Columnist Mike Littwin presents his annual best books of the year column, with 10+ suggestions for your reading — or gifting — pleasure..

Littwin: The best books I read in 2024, when books were my best refuge

I know that many of you have been patiently waiting — I’ve heard from at least three readers, at last count — for my annual Best Books Mike Littwin Has Read column so that you can complete your holiday shopping.

I hope I’m not offending anyone by saying “holiday,” but it seems that Christmas and Hanukkah and Kwanzaa all come out at the same time this year, as if some higher power somewhere is insisting that, despite everything, we must still find ways to celebrate the end of this disastrous year that has been 2024.

A proper celebration, I believe, calls for a goose dinner —that’s what Dickens said, anyway — while at least temporarily ignoring all the terrible news. 
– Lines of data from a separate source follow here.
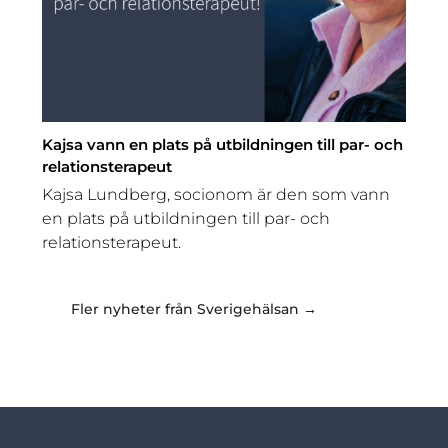
Kajsa vann en plats på utbildningen till par- och
relationsterapeut
Kajsa Lundberg, socionom är den som vann
en plats på utbildningen till par- och
relationsterapeut.
Fler nyheter från Sverigehälsan →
We can start — or not start — with the fact that, as of Friday morning, Co-Presidents Elon Musk and Donald Trump  were still bullying congressional Republicans into shutting down the government. That  the killings in Gaza and Ukraine continue apace while we wait to hear the Musk/Trump solution. That anti-vaxxer-and-Jared-Polis-buddy, RFK Jr., might get the needed Senate votes to run our healthcare system and bring back the measles, and maybe even polio while he’s at it.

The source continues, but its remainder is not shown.